We have most colors of English Angoras here at CBB. We don't have them available at all times. We have color programs that separate certain colors from breeding to certain colors. If you want to see all of the colors we have to offer, please look at our our heard page. We even offer the highly desired colors (and patterns) that are not showable as well. These make great fiber or pet bunnies!
42. Do you have any guarantees on your rabbits?
Yes, all of our rules and policy are posted on our Policy page.
43. What kind of hay can you give a rabbit?

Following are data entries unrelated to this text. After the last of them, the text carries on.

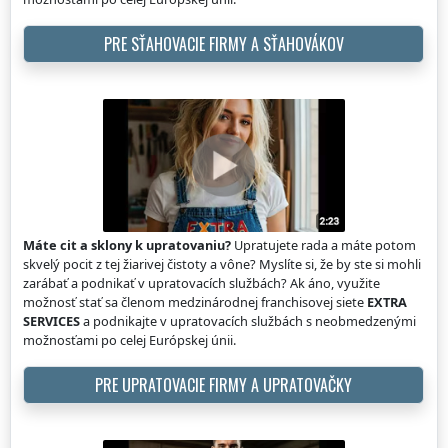
PRE SŤAHOVACIE FIRMY A SŤAHOVÁKOV
Máte cit a sklony k upratovaniu?
Upratujete rada a máte potom
skvelý pocit z tej žiarivej čistoty a vône? Myslíte si, že by ste si mohli
zarábať a podnikať v upratovacích službách? Ak áno, využite
možnosť stať sa členom medzinárodnej franchisovej siete
EXTRA
SERVICES
a podnikajte v upratovacích službách s neobmedzenými
možnosťami po celej Európskej únii.
PRE UPRATOVACIE FIRMY A UPRATOVAČKY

We recommend Timothy hay like everyone usually suggests. However, we use hay from local farmers and it is a mixture of grass hay. Orchard hay is another good hay that rabbits can eat as well. Please avoid alfalfa hay with any rabbit over 6 months of age.
44. I am looking for a special color of English Angora. How do I get it?
We have many color programs in our EA rabbitry. If you do not see the color you want, contact us and let us know to put you on a waiting list for that color. It is free of charge.
45. Do you have a color page to identify what color my rabbit is?
We are currently working on a very detailed and educational page for identifying English Angora rabbit colors. It is not ready to publish at this time. However, we do have a very friendly Facebook group specifically for this purpose. Please join English Angora Rabbit Colors and Bunnies and feel free to post about your bunnies! This group is drama free and kid friendly!
Remember. We add to this page periodically!